> [Problem requirements] Only the lines below between the one holding "разметить будущий распил и во" and the one holding "RSS – kommentarer", inclusive, are to be reproduced word for word; the pictures are to be left out.

> [Records to use]

BEGIN

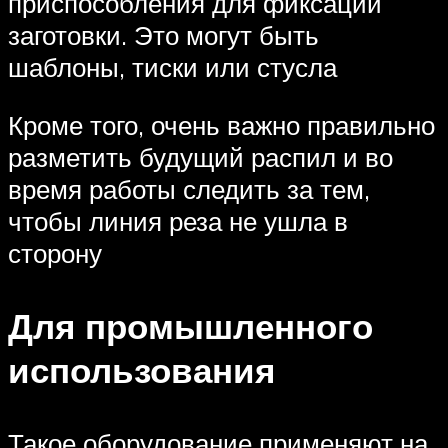
приспособления для фиксации
заготовки. Это могут быть
шаблоны, тиски или стусла
Кроме того, очень важно правильно
разметить будущий распил и во
время работы следить за тем,
чтобы линия реза не ушла в
сторону
Для промышленного
использования
Такое оборудование применяют на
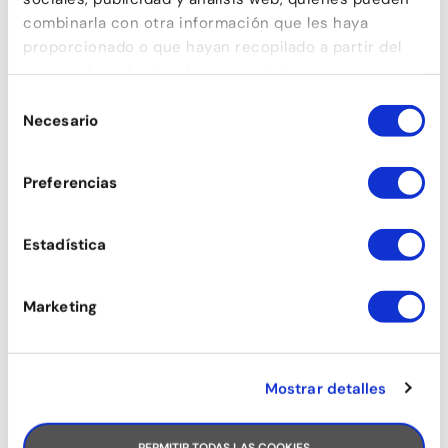
combinarla con otra información que les haya
proporcionado o que hayan recopilado a partir del
uso que haya hecho de sus servicios.
Selección
Necesario
de
consentimiento
Preferencias
Estadística
Marketing
Mostrar detalles
PERMITIR TODAS LAS COOKIES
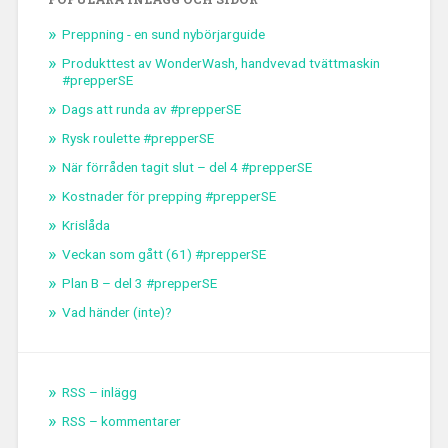
Preppning - en sund nybörjarguide
Produkttest av WonderWash, handvevad tvättmaskin
#prepperSE
Dags att runda av #prepperSE
Rysk roulette #prepperSE
När förråden tagit slut – del 4 #prepperSE
Kostnader för prepping #prepperSE
Krislåda
Veckan som gått (61) #prepperSE
Plan B – del 3 #prepperSE
Vad händer (inte)?
RSS – inlägg
RSS – kommentarer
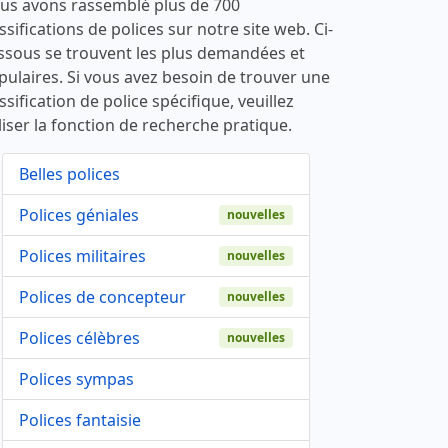
us avons rassemblé plus de 700
ssifications de polices sur notre site web. Ci-
ssous se trouvent les plus demandées et
pulaires. Si vous avez besoin de trouver une
ssification de police spécifique, veuillez
liser la fonction de recherche pratique.
Belles polices
Polices géniales
nouvelles
Polices militaires
nouvelles
Polices de concepteur
nouvelles
Polices célèbres
nouvelles
Polices sympas
Polices fantaisie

END

> [Written solution]
разметить будущий распил и во
время работы следить за тем,
чтобы линия реза не ушла в
сторону
Для промышленного
использования
Такое оборудование применяют на
combinarla con otra información que les haya
proporcionado o que hayan recopilado a partir del
uso que haya hecho de sus servicios.
Selección
Necesario
de
consentimiento
Preferencias
Estadística
Marketing
Mostrar detalles
PERMITIR TODAS LAS COOKIES
Preppning - en sund nybörjarguide
Produkttest av WonderWash, handvevad tvättmaskin
#prepperSE
Dags att runda av #prepperSE
Rysk roulette #prepperSE
När förråden tagit slut – del 4 #prepperSE
Kostnader för prepping #prepperSE
Krislåda
Veckan som gått (61) #prepperSE
Plan B – del 3 #prepperSE
Vad händer (inte)?
RSS – inlägg
RSS – kommentarer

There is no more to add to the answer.